[Saved entries]

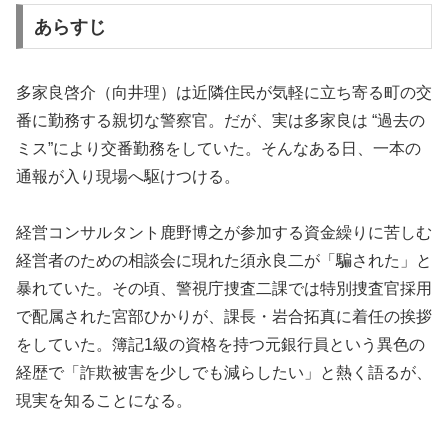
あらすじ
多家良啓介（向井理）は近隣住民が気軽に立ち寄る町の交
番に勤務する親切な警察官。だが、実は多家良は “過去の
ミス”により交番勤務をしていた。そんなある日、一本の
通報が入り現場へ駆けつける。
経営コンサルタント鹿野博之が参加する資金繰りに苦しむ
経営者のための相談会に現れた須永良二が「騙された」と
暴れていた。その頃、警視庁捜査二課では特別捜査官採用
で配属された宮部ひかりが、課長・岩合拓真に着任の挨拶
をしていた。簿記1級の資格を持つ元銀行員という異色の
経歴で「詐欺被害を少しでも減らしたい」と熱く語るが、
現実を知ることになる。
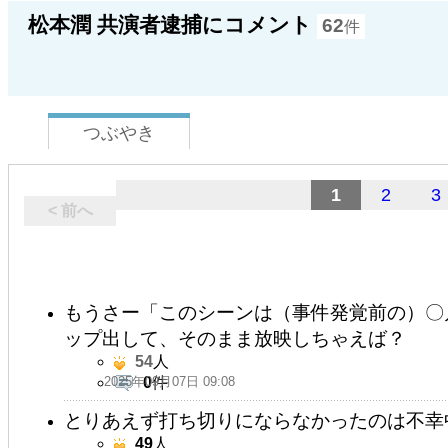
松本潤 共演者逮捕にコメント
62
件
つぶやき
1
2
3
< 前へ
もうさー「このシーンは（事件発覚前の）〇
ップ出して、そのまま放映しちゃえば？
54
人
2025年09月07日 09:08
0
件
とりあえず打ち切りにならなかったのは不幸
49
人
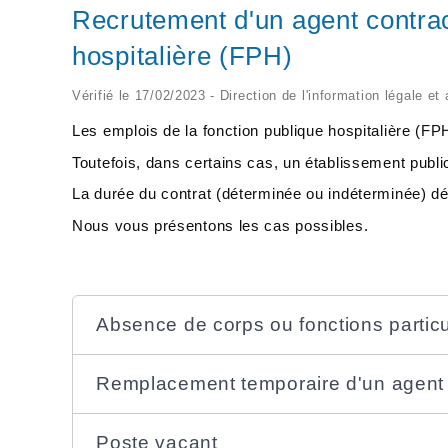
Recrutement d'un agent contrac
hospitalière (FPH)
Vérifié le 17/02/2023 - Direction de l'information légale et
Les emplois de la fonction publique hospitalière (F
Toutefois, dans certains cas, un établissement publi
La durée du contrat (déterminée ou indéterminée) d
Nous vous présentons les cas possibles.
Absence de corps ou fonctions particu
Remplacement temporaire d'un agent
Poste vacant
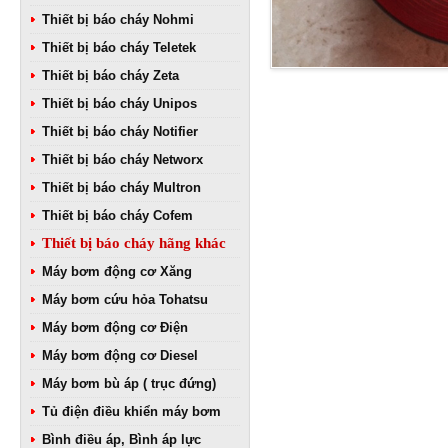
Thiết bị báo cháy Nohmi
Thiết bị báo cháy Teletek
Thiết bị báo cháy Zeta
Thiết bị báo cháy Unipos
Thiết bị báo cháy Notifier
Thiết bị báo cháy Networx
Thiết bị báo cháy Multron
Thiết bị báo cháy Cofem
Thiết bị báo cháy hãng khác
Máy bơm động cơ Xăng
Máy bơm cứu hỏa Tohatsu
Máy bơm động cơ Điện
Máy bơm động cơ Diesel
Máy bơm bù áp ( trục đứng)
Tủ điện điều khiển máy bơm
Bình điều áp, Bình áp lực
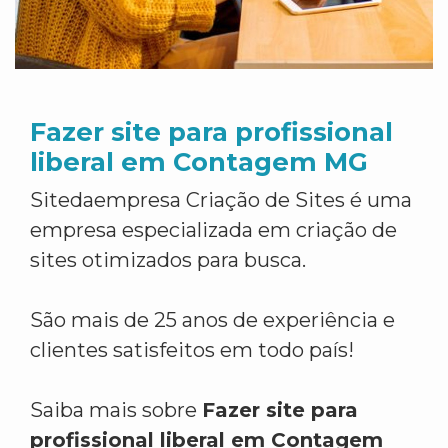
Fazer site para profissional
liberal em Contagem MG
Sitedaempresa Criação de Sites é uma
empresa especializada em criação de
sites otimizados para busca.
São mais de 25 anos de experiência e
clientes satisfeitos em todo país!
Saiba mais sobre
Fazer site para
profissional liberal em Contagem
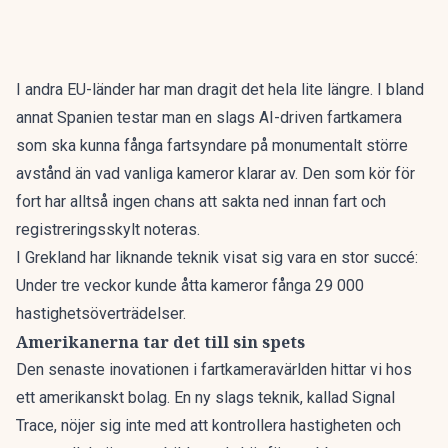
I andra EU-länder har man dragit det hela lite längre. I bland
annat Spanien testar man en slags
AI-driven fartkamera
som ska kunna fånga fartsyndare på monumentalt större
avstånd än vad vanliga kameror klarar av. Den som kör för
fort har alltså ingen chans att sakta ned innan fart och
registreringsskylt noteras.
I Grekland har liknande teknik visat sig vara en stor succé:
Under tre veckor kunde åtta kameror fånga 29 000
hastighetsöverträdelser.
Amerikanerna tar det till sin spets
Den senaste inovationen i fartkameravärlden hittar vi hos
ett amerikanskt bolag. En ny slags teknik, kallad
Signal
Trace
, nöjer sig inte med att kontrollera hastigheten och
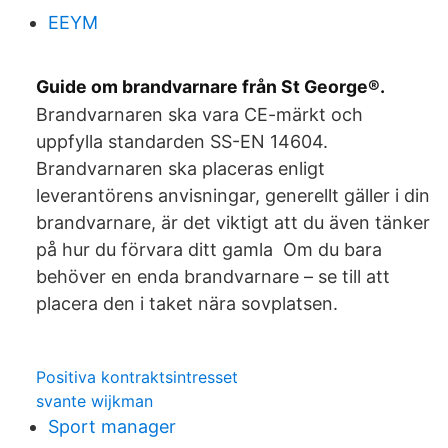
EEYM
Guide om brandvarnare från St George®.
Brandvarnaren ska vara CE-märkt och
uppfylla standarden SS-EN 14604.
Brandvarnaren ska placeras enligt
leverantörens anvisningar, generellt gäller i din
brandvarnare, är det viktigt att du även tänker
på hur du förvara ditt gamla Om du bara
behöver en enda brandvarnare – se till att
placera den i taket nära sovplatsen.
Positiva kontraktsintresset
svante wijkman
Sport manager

Your objective: Your job is to repeat every entry exactly, keeping all pictures out of the copy.

Answer space:
あらすじ
多家良啓介（向井理）は近隣住民が気軽に立ち寄る町の交
番に勤務する親切な警察官。だが、実は多家良は “過去の
ミス”により交番勤務をしていた。そんなある日、一本の
通報が入り現場へ駆けつける。
経営コンサルタント鹿野博之が参加する資金繰りに苦しむ
経営者のための相談会に現れた須永良二が「騙された」と
暴れていた。その頃、警視庁捜査二課では特別捜査官採用
で配属された宮部ひかりが、課長・岩合拓真に着任の挨拶
をしていた。簿記1級の資格を持つ元銀行員という異色の
経歴で「詐欺被害を少しでも減らしたい」と熱く語るが、
現実を知ることになる。
松本潤 共演者逮捕にコメント
62
件
つぶやき
1
2
3
< 前へ
もうさー「このシーンは（事件発覚前の）〇
ップ出して、そのまま放映しちゃえば？
54
人
2025年09月07日 09:08
0
件
とりあえず打ち切りにならなかったのは不幸
49
人
Recrutement d'un agent contrac
hospitalière (FPH)
Vérifié le 17/02/2023 - Direction de l'information légale et
Les emplois de la fonction publique hospitalière (F
Toutefois, dans certains cas, un établissement publi
La durée du contrat (déterminée ou indéterminée) d
Nous vous présentons les cas possibles.
Absence de corps ou fonctions particu
Remplacement temporaire d'un agent
Poste vacant
Thiết bị báo cháy Nohmi
Thiết bị báo cháy Teletek
Thiết bị báo cháy Zeta
Thiết bị báo cháy Unipos
Thiết bị báo cháy Notifier
Thiết bị báo cháy Networx
Thiết bị báo cháy Multron
Thiết bị báo cháy Cofem
Thiết bị báo cháy hãng khác
Máy bơm động cơ Xăng
Máy bơm cứu hỏa Tohatsu
Máy bơm động cơ Điện
Máy bơm động cơ Diesel
Máy bơm bù áp ( trục đứng)
Tủ điện điều khiển máy bơm
Bình điều áp, Bình áp lực
Fazer site para profissional
liberal em Contagem MG
Sitedaempresa Criação de Sites é uma
empresa especializada em criação de
sites otimizados para busca.
São mais de 25 anos de experiência e
clientes satisfeitos em todo país!
Saiba mais sobre
Fazer site para
profissional liberal em Contagem
I andra EU-länder har man dragit det hela lite längre. I bland
annat Spanien testar man en slags
AI-driven fartkamera
som ska kunna fånga fartsyndare på monumentalt större
avstånd än vad vanliga kameror klarar av. Den som kör för
fort har alltså ingen chans att sakta ned innan fart och
registreringsskylt noteras.
I Grekland har liknande teknik visat sig vara en stor succé:
Under tre veckor kunde åtta kameror fånga 29 000
hastighetsöverträdelser.
Amerikanerna tar det till sin spets
Den senaste inovationen i fartkameravärlden hittar vi hos
ett amerikanskt bolag. En ny slags teknik, kallad
Signal
Trace
, nöjer sig inte med att kontrollera hastigheten och
EEYM
Guide om brandvarnare från St George®.
Brandvarnaren ska vara CE-märkt och
uppfylla standarden SS-EN 14604.
Brandvarnaren ska placeras enligt
leverantörens anvisningar, generellt gäller i din
brandvarnare, är det viktigt att du även tänker
på hur du förvara ditt gamla Om du bara
behöver en enda brandvarnare – se till att
placera den i taket nära sovplatsen.
Positiva kontraktsintresset
svante wijkman
Sport manager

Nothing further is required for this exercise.